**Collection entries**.

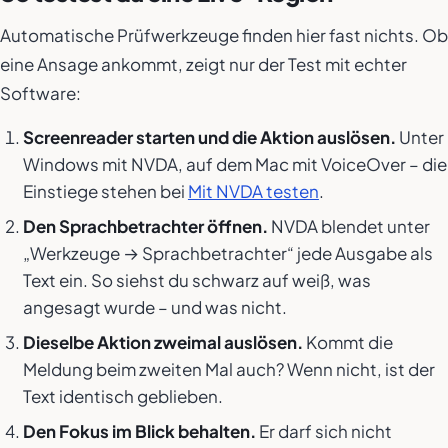
Automatische Prüfwerkzeuge finden hier fast nichts. Ob
eine Ansage ankommt, zeigt nur der Test mit echter
Software:
Screenreader starten und die Aktion auslösen.
Unter
Windows mit NVDA, auf dem Mac mit VoiceOver – die
Einstiege stehen bei
Mit NVDA testen
.
Den Sprachbetrachter öffnen.
NVDA blendet unter
„Werkzeuge → Sprachbetrachter“ jede Ausgabe als
Text ein. So siehst du schwarz auf weiß, was
angesagt wurde – und was nicht.
Dieselbe Aktion zweimal auslösen.
Kommt die
Meldung beim zweiten Mal auch? Wenn nicht, ist der
Text identisch geblieben.
Den Fokus im Blick behalten.
Er darf sich nicht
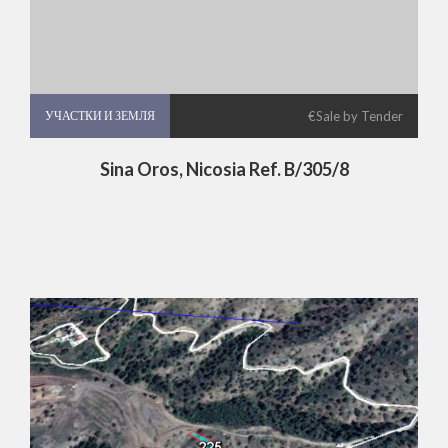
УЧАСТКИ И ЗЕМЛЯ
УЧАСТКИ И ЗЕМЛЯ
€Sale by Tender
Sina Oros, Nicosia Ref. B/305/8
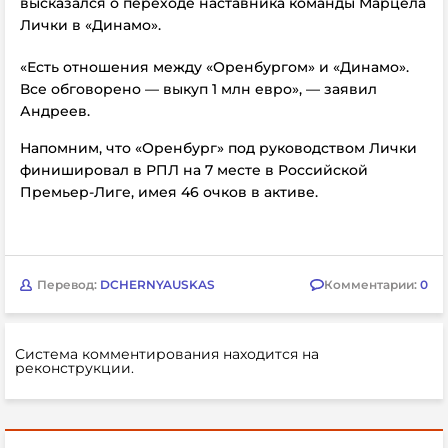
высказался о переходе наставника команды Марцела
Лички в «Динамо».
«Есть отношения между «Оренбургом» и «Динамо».
Все обговорено — выкуп 1 млн евро», — заявил
Андреев.
Напомним, что «Оренбург» под руководством Лички
финишировал в РПЛ на 7 месте в Российской
Премьер-Лиге, имея 46 очков в активе.
Перевод:
DCHERNYAUSKAS
Комментарии:
0
Система комментирования находится на
реконструкции.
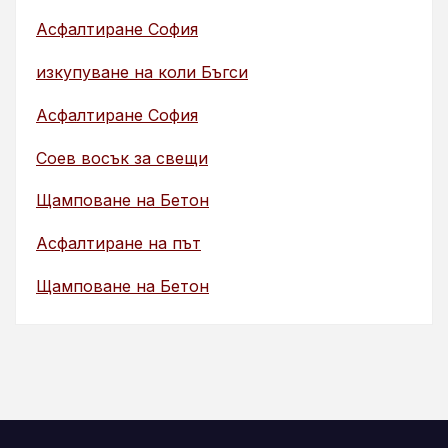
Асфалтиране София
изкупуване на коли Бъгси
Асфалтиране София
Соев восък за свещи
Щамповане на Бетон
Асфалтиране на път
Щамповане на Бетон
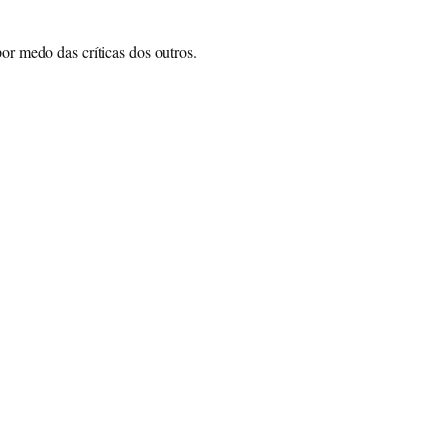
por medo das críticas dos outros.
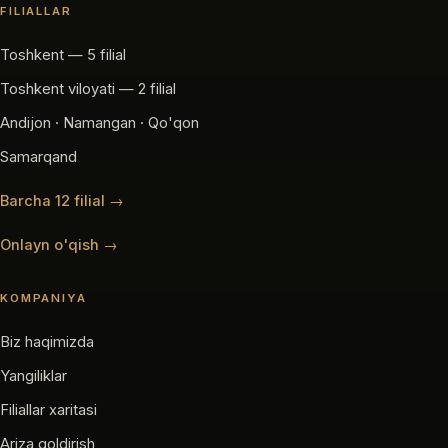
FILIALLAR
Toshkent — 5 filial
Toshkent viloyati — 2 filial
Andijon · Namangan · Qo'qon
Samarqand
Barcha 12 filial →
Onlayn o'qish →
KOMPANIYA
Biz haqimizda
Yangiliklar
Filiallar xaritasi
Ariza qoldirish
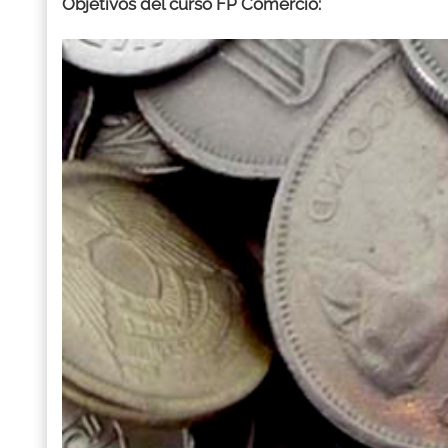
Objetivos del curso FP Comercio:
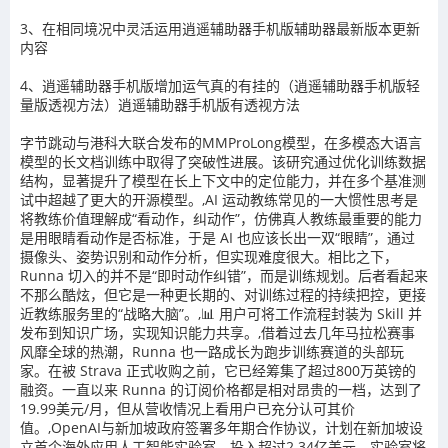
3、在相同境况中灵活运用逍遥辅助器手机版辅助器最新版本更新
内容
4、逍遥辅助器手机版增加运气真的有挂的（逍遥辅助器手机版轻
量版透视方法）逍遥辅助器手机版有透视方法
字节跳动与港科大联合发布的MMProLong模型，在多模态大语言
模型的长文档训练中取得了突破性进展。该研究通过优化训练数据
结构，显著提升了模型在长上下文中的定位能力，并在多个基准测
试中超越了更大的开源模型。,AI 运动教练常见的一大惯性思考是
将教练价值理解成“看动作，纠动作”，仿佛真人教练最重要的能力
是用眼睛看动作是否标准，于是 AI 也应该长出一双“眼睛”，通过
摄像头、姿势识别和动作分析，但实现难度很大。相比之下，
Runna 切入的并不是“即时动作纠错”，而是训练规划。后者看起来
不那么酷炫，但它是一种更长期的、对训练过程的持续把控，更接
近教练服务里的“战略大脑”。,📊 用户可将工作流程封装为 Skill 并
发布到知识广场，实现知识能力共享。,借着过去几年马拉松赛事
风靡全球的热潮，Runna 也一路成长为跑步训练赛道的头部玩
家。在被 Strava 正式收购之前，它已经筹集了超过800万英镑的
融资。一直以来 Runna 的订阅价格都是相对昂贵的一档，达到了
19.99美元/月，但从营收情况上看用户已充分认可其价
值。,OpenAI与新加坡政府签署多年期合作协议，计划在新加坡设
立首个海外应用人工智能实验室，投入超过2.34亿美元。实验室将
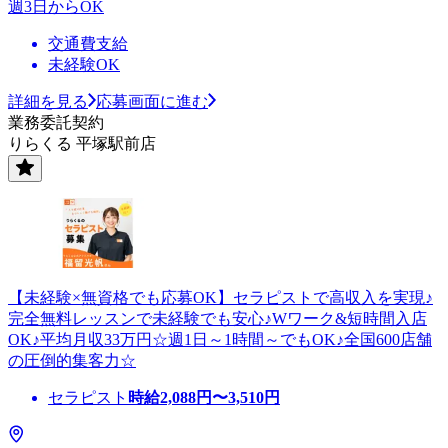
週3日からOK
交通費支給
未経験OK
詳細を見る
応募画面に進む
業務委託契約
りらくる 平塚駅前店
【未経験×無資格でも応募OK】セラピストで高収入を実現♪
完全無料レッスンで未経験でも安心♪Wワーク&短時間入店
OK♪平均月収33万円☆週1日～1時間～でもOK♪全国600店舗
の圧倒的集客力☆
セラピスト
時給
2,088
円〜
3,510
円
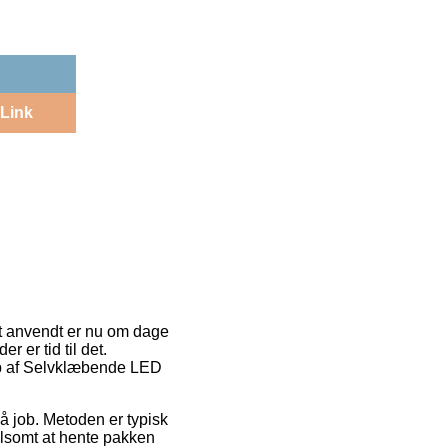
Link
et anvendt er nu om dage
r er tid til det.
køb af Selvklæbende LED
på job. Metoden er typisk
vlsomt at hente pakken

**What needs to be done**.
Using the entries above, repeat exactly the lines from the one with "家。在被 Strava 正式收购之前，它已经筹集了超过800万英镑的" to the one with "OK♪平均月収33万円☆週1日～1時間～でもOK♪全国600店舗", both included, and leave the pictures behind.

**Worked solution**.
家。在被 Strava 正式收购之前，它已经筹集了超过800万英镑的
融资。一直以来 Runna 的订阅价格都是相对昂贵的一档，达到了
19.99美元/月，但从营收情况上看用户已充分认可其价
值。,OpenAI与新加坡政府签署多年期合作协议，计划在新加坡设
立首个海外应用人工智能实验室，投入超过2.34亿美元。实验室将
週3日からOK
交通費支給
未経験OK
詳細を見る
応募画面に進む
業務委託契約
りらくる 平塚駅前店
【未経験×無資格でも応募OK】セラピストで高収入を実現♪
完全無料レッスンで未経験でも安心♪Wワーク&短時間入店
OK♪平均月収33万円☆週1日～1時間～でもOK♪全国600店舗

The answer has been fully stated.